半身浴ダイエットの効果は10.5kcalにすぎない

半身浴ダイエットの効果はカロリーを消費できる、発汗とデトックス効果がある、血行と新陳代謝をアップする、冷え性を改善できる、美容にも良いなどと言われています。

半身浴で血行を良くして発汗で老廃物を流せば、痩せにくい原因(新陳代謝が悪いこと、冷え性)を改善して痩せやすい体になれるわけです。

半身浴するだけでお腹も痩せるし、足痩せにも効果があると言われています。

具体的な半身浴の入浴方法は、お湯の温度を38~40度のぬるま湯にし、みぞおちより下の部位で20分以上お湯につかるとよいと言われています。

半身浴でダイエットするより、体を全部お湯につける全身浴の方が効果が大きいのではないか、と思いますが、全身浴は心臓に負担がかかるため、半身浴の方がよいわけです。

お風呂で手軽にできる女性に人気の半身浴ダイエットですが、湯船につかっているだけで本当に痩せるのでしょうか?

一般的に、半身浴の消費カロリーは1時間当たり150~180kcalと言われています。どこのサイトでも概ね、この程度の消費カロリーが記載されています。

しかし、半身浴の本当の消費カロリーは、1時間当たり31.5kcalです。(体重60キロの場合)

20分の半身浴で消費できるカロリーはたったの10.5kcalなので、カロリー消費の観点からは全く痩せないわけです。

半身浴のダイエット効果を誰もが信じるのは、入浴後に体重がごっそり減るからです。

しかし半身浴や入浴で体重が減るのは、汗を流して体の水分が失われるからです。体脂肪ではなく水分が減っただけなので、水分補給をすれば減った分の体重は戻ります。

では、半身浴で血行(血液の流れ)が良くなり、新陳代謝が上がって(エネルギー消費が増えて)痩せやすい体になれるというのは本当でしょうか。

また、半身浴が冷え性の改善に良いというのは本当でしょうか。

半身浴が血行改善や冷え性改善に良いという発想は、お湯につかって体温を上げることから来ています。

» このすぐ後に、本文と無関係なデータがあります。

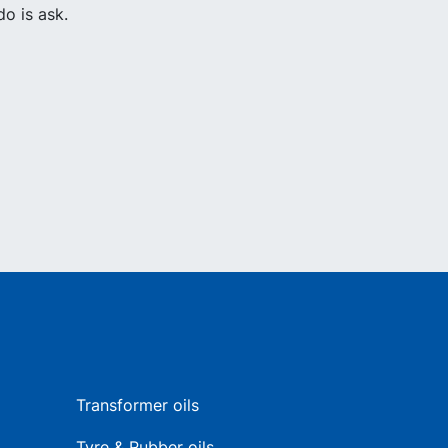
o is ask.
Transformer oils
Tyre & Rubber oils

しかし、体温を上げるダイエット方法や健康法の問題点は、入浴や腹巻き、カイロ、湯たんぽなど、温かい物を利用して体を温めても意味がないということです。

物を利用して一時的に体温を上げても、物の利用をやめれば体温は下がります。

重要なのは、体が自ら体温を上げる力を改善することです。体の健康状態を改善しない限りは冷え性も改善しないし、新陳代謝も上がりません。

冷え性の改善は、体自身の力で血液を流すことで達成できます。

要するに、体自身の力で血液を流す(体温を上げる)力を養うことが、冷え性や新陳代謝の改善に役立つわけです。

体温を上げる(血流を改善する)具体的な方法は、運動を行うことです。運動は心臓の血液循環機能を改善し、運動で付けた筋肉もまた、血行を改善するからです。

ここまで半身浴のダイエット効果を否定することばかり書いてきましたが、(お風呂好きの人には)入浴のリラックス効果がダイエットに良い結果をもたらすのも事実です。

入浴のリラックス効果でストレスを解消できれば、ストレスを原因とする食欲の異常を改善できるからです。

好きな入浴剤を入れて、純粋に入浴を楽しむのはありでしょう。長時間の入浴の際には発汗で体の水分が失われるので、水分補給を忘れないようにしましょう。